Default policy to go for performance, IO, workload based switching or
whatever tunables are modified should be, as you said, platform oriented.

So instead of calling the params:
silvermont, airmont, knl_params (knights landing, right?), whatever CPU...
Better call them:
laptop, io_optimized, performance params, whatever ...
And later set them according to pm_profile, not CPU id and still
provide something to override via userspace (I hope this is
what you want to do anyway, right?).
Even someone buys a tablet, there are Linux guys around who use them as
their homeserver in 2 years and they want to override...

Hm, in fact what you are doing is you implement your own governors/policies 
inside intel_pstate driver now, right?
If not done already, you should name it in dmesg what kind of algorithm is 
used (cmp with my patch).

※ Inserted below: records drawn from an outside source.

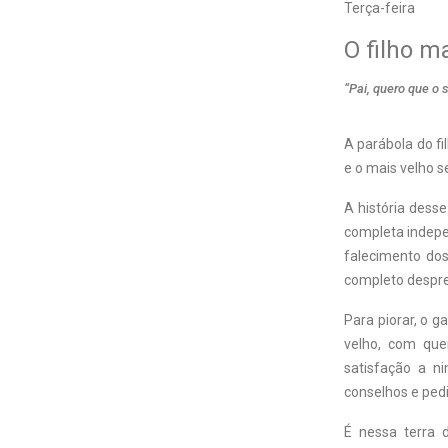
Terça-feira
O filho m
“Pai, quero que o
A parábola do fi
e o mais velho s
A história dess
completa indepe
falecimento dos
completo despre
Para piorar, o g
velho, com qu
satisfação a n
conselhos e pedi
É nessa terra d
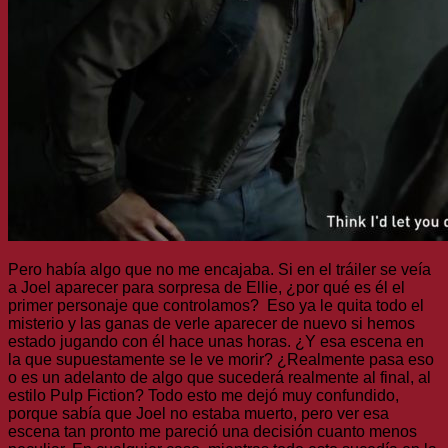
Pero había algo que no me encajaba. Si en el tráiler se veía
a Joel aparecer para sorpresa de Ellie, ¿por qué es él el
primer personaje que controlamos? Eso ya le quita todo el
misterio y las ganas de verle aparecer de nuevo si hemos
estado jugando con él hace unas horas. ¿Y esa escena en
la que supuestamente se le ve morir? ¿Realmente pasa eso
o es un adelanto de algo que sucederá realmente al final, al
estilo Pulp Fiction? Todo esto me dejó muy confundido,
porque sabía que Joel no estaba muerto, pero ver esa
escena tan pronto me pareció una decisión cuanto menos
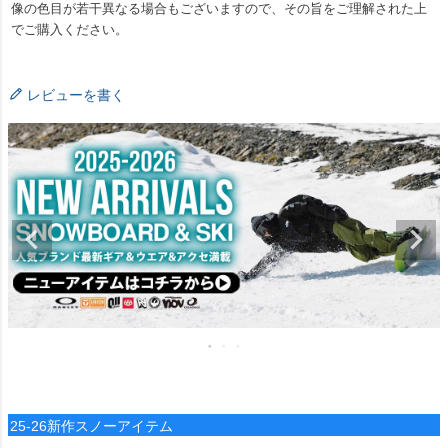
像の色目が若干異なる場合もございますので、その旨をご理解された上
でご購入ください。
レビューを書く
25-26新作スノーアイテム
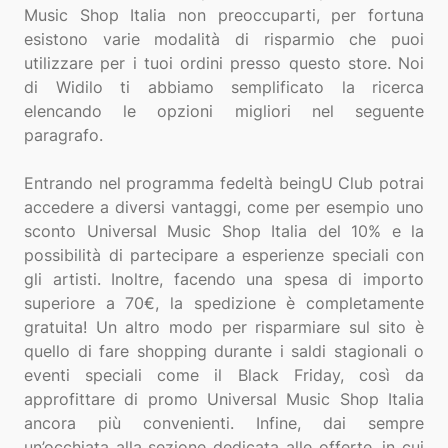
Music Shop Italia non preoccuparti, per fortuna
esistono varie modalità di risparmio che puoi
utilizzare per i tuoi ordini presso questo store. Noi
di Widilo ti abbiamo semplificato la ricerca
elencando le opzioni migliori nel seguente
paragrafo.
Entrando nel programma fedeltà beingU Club potrai
accedere a diversi vantaggi, come per esempio uno
sconto Universal Music Shop Italia del 10% e la
possibilità di partecipare a esperienze speciali con
gli artisti. Inoltre, facendo una spesa di importo
superiore a 70€, la spedizione è completamente
gratuita! Un altro modo per risparmiare sul sito è
quello di fare shopping durante i saldi stagionali o
eventi speciali come il Black Friday, così da
approfittare di promo Universal Music Shop Italia
ancora più convenienti. Infine, dai sempre
un’occhiata alla sezione dedicata alle offerte, in cui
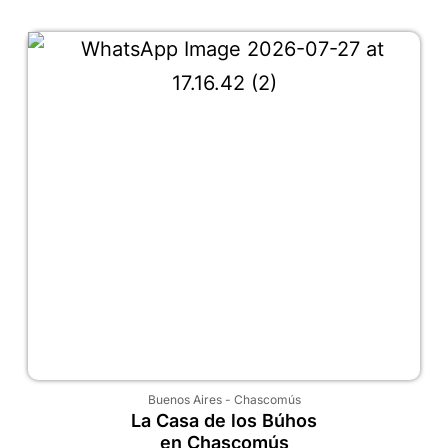
Buenos Aires
-
Chascomús
La Casa de los Búhos
en Chascomús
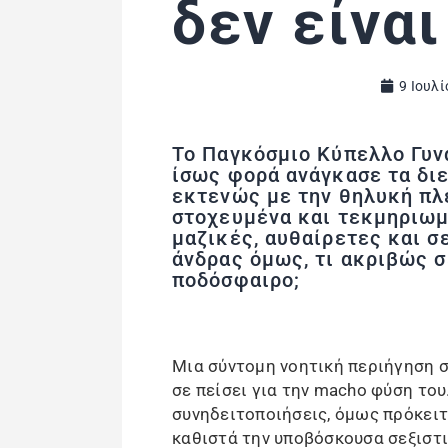
δεν είναι
9 Ιουλί
Το Παγκόσμιο Κύπελλο Γυν
ίσως φορά ανάγκασε τα δι
εκτενώς με την θηλυκή πλ
στοχευμένα και τεκμηριωμ
μαζικές, αυθαίρετες και σ
άνδρας όμως, τι ακριβώς σ
ποδόσφαιρο;
Μια σύντομη νοητική περιήγηση σ
σε πείσει για την macho φύση του
συνηδειτοποιήσεις, όμως πρόκειτ
καθιστά την υποβόσκουσα σεξιστι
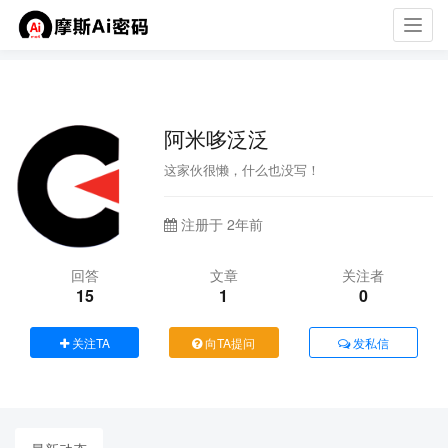
Toggl
navig
阿米哆泛泛
这家伙很懒，什么也没写！
注册于 2年前
回答
文章
关注者
15
1
0
关注TA
向TA提问
发私信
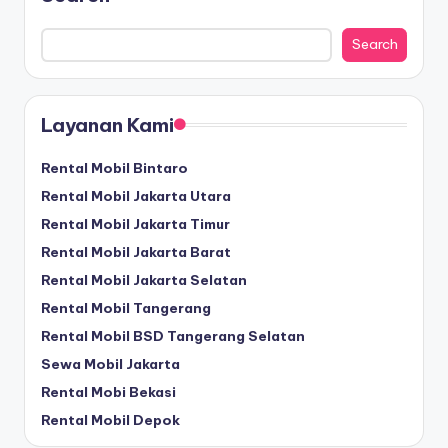
Search
Layanan Kami
Rental Mobil Bintaro
Rental Mobil Jakarta Utara
Rental Mobil Jakarta Timur
Rental Mobil Jakarta Barat
Rental Mobil Jakarta Selatan
Rental Mobil Tangerang
Rental Mobil BSD Tangerang Selatan
Sewa Mobil Jakarta
Rental Mobi Bekasi
Rental Mobil Depok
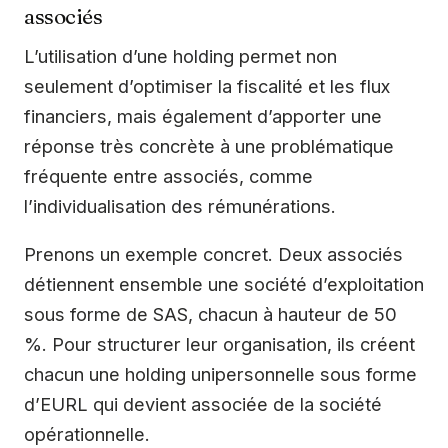
associés
L’utilisation d’une holding permet non
seulement d’optimiser la fiscalité et les flux
financiers, mais également d’apporter une
réponse très concrète à une problématique
fréquente entre associés, comme
l’individualisation des rémunérations.
Prenons un exemple concret. Deux associés
détiennent ensemble une société d’exploitation
sous forme de SAS, chacun à hauteur de 50
%. Pour structurer leur organisation, ils créent
chacun une holding unipersonnelle sous forme
d’EURL qui devient associée de la société
opérationnelle.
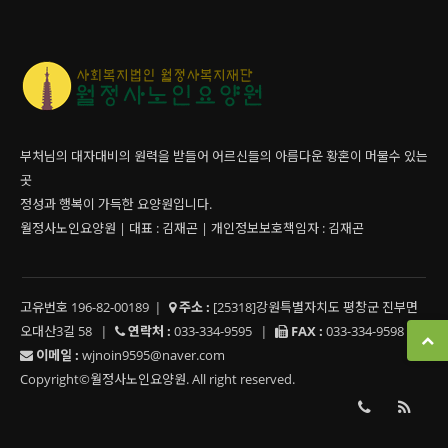
부처님의 대자대비의 원력을 받들어 어르신들의 아름다운 황혼이 머물수 있는
곳
정성과 행복이 가득한 요양원입니다.
월정사노인요양원 | 대표 : 김재곤 | 개인정보보호책임자 : 김재곤
고유번호 196-82-00189
|
주소 :
[25318]강원특별자치도 평창군 진부면
오대산3길 58
|
연락처 :
033-334-9595
|
FAX :
033-334-9598
|
이메일 :
wjnoin9595@naver.com
Copyright©월정사노인요양원. All right reserved.
033-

This makes it easier to find powersave
or performance regressions that will come up with the new default settings
and pin point them to intel_pstate.

Even better would be if intel_pstate could set it's own governor string.
Then there wouldn't be any mixture with ondemand or whatever.
But again.., those should not be named "airmont" policy/governor.

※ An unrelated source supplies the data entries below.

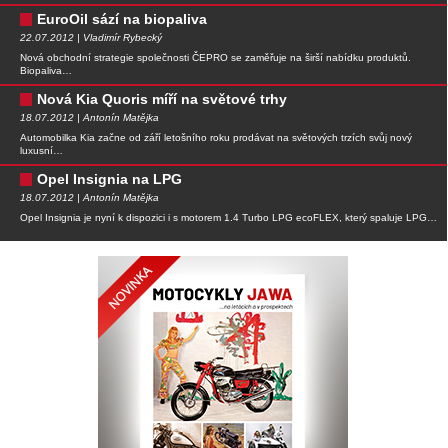
EuroOil sází na biopaliva
22.07.2012 | Vladimír Rybecký
Nová obchodní strategie společnosti ČEPRO se zaměřuje na širší nabídku produktů.
Biopaliva…
Nová Kia Quoris míří na světové trhy
18.07.2012 | Antonín Matějka
Automobilka Kia začne od září letošního roku prodávat na světových trzích svůj nový
luxusní…
Opel Insignia na LPG
18.07.2012 | Antonín Matějka
Opel Insignia je nyní k dispozici i s motorem 1.4 Turbo LPG ecoFLEX, který spaluje LPG…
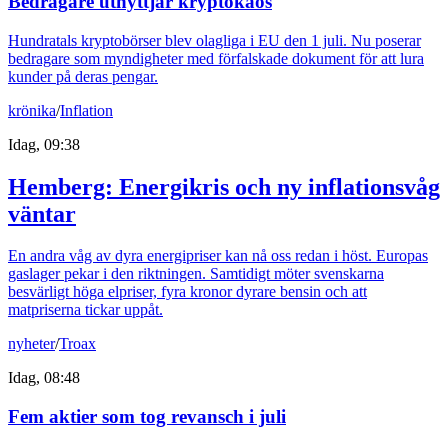
Bedragare utnyttjar kryptokaos
Hundratals kryptobörser blev olagliga i EU den 1 juli. Nu poserar
bedragare som myndigheter med förfalskade dokument för att lura
kunder på deras pengar.
krönika
/
Inflation
Idag, 09:38
Hemberg: Energikris och ny inflationsvåg
väntar
En andra våg av dyra energipriser kan nå oss redan i höst. Europas
gaslager pekar i den riktningen. Samtidigt möter svenskarna
besvärligt höga elpriser, fyra kronor dyrare bensin och att
matpriserna tickar uppåt.
nyheter
/
Troax
Idag, 08:48
Fem aktier som tog revansch i juli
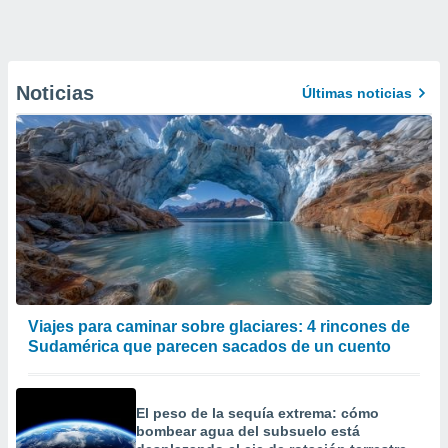
Noticias
Últimas noticias
Viajes para caminar sobre glaciares: 4 rincones de
Sudamérica que parecen sacados de un cuento
El peso de la sequía extrema: cómo
bombear agua del subsuelo está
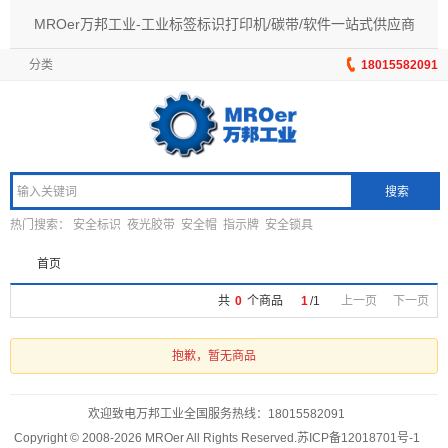
MROer万邦工业-工业标签标识打印机/碳带/软件一站式供应商
分类
18015582091
搜索
热门搜索：
安全标识
夜光胶带
安全帽
指示牌
安全锁具
首页
共
0
个商品
1
/
1
上一页
下一页
抱歉，暂无商品
欢迎致电万邦工业全国服务热线：
18015582091
Copyright © 2008-2026 MROer All Rights Reserved.
苏ICP备12018701号-1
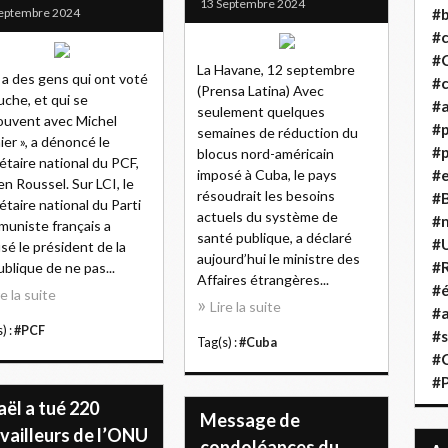
13 Septembre 2024
eptembre 2024
#b
#
#
La Havane, 12 septembre
 y a des gens qui ont voté
#c
(Prensa Latina) Avec
uche, et qui se
#a
seulement quelques
ouvent avec Michel
#
semaines de réduction du
ier », a dénoncé le
#p
blocus nord-américain
étaire national du PCF,
imposé à Cuba, le pays
#
en Roussel. Sur LCI, le
résoudrait les besoins
#B
étaire national du Parti
actuels du système de
#
uniste français a
santé publique, a déclaré
#
sé le président de la
aujourd’hui le ministre des
#R
blique de ne pas...
Affaires étrangères...
#é
re la suite
Lire la suite
#a
) :
#PCF
#s
Tag(s) :
#Cuba
#
#
aël a tué 220
Message de
vailleurs de l’ONU
condoléances du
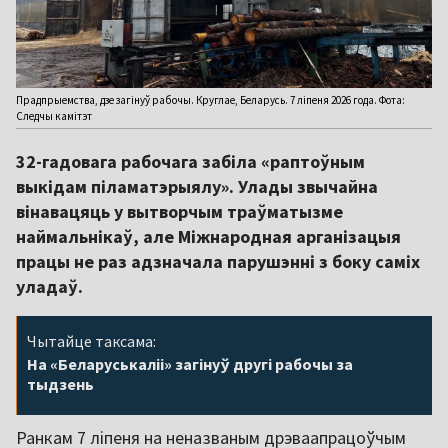
Прадпрыемства, дзе загінуў рабочы. Круглае, Беларусь. 7 ліпеня 2026 года. Фота:
Следчы камітэт
32-гадовага рабочага забіла «раптоўным
выкідам піламатэрыялу». Улады звычайна
вінавацяць у вытворчым траўматызме
наймальнікаў, але Міжнародная арганізацыя
працы не раз адзначала парушэнні з боку саміх
уладаў.
Чытайце таксама:
На «Беларуськаліі» загінуў другі рабочы за
тыдзень
Ранкам 7 ліпеня на неназваным дрэваапрацоўчым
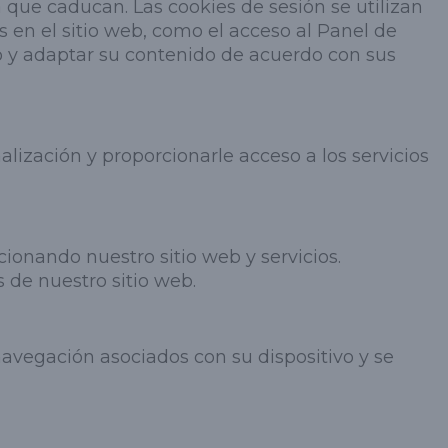
ue caducan. Las cookies de sesión se utilizan
 en el sitio web, como el acceso al Panel de
tio y adaptar su contenido de acuerdo con sus
alización y proporcionarle acceso a los servicios
ionando nuestro sitio web y servicios.
s de nuestro sitio web.
avegación asociados con su dispositivo y se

I had a quick look, but providing whole governors seem to be a lot overhead.
But with some luck you do not have to fill up whole structures you have to
pass to cpufreq_register_governor(..).

        Thomas
--
To unsubscribe from this list: send the line "unsubscribe linux-pm" in
the body of a message to majordomo@vger.kernel.org
More majordomo info at  http://vger.kernel.org/majordomo-info.html
srinivas pandruvada Dec. 9, 2015, 8:21 p.m. UTC | #3
On Wed, 2015-12-09 at 15:34 +0100, Thomas Renninger wrote:
> On Tuesday, December 08, 2015 10:02:23 AM Srinivas Pandruvada wrote:
> > On Tue, 2015-12-08 at 16:27 +0100, Thomas Renninger wrote:
> > > Hi,
> 
> > > There may be atoms clustered in server platforms and there may be
> > > performance oriented CPU models built into laptops.
> > 
> > You mean BYT/CHT ATOM used as servers not Avaton, which has different
> > id.
> 
> I have no idea.
> And since Intel does not build mainboards anymore afaik or most
> are built by OEMs, you also have no idea which CPUs end up on which kind
> of system, right?
> 
> Default policy to go for performance, IO, workload based switching or
> whatever tunables are modified should be, as you said, platform oriented.
> 
> So instead of calling the params:
> silvermont, airmont, knl_params (knights landing, right?), whatever CPU...
> Better call them:
These param structure is much more than just policy specification. They
have callback to get limits. For example, silvermont and airmont has
different scaling methods. So they can't be common to all. The function
to get next state can be common. There is no airmont/silvermont name
attached to this (get_target_pstate_use_cpu_load or
get_target_pstate_use_performance). So the default callback
".get_target_pstate" can be changed based on preference.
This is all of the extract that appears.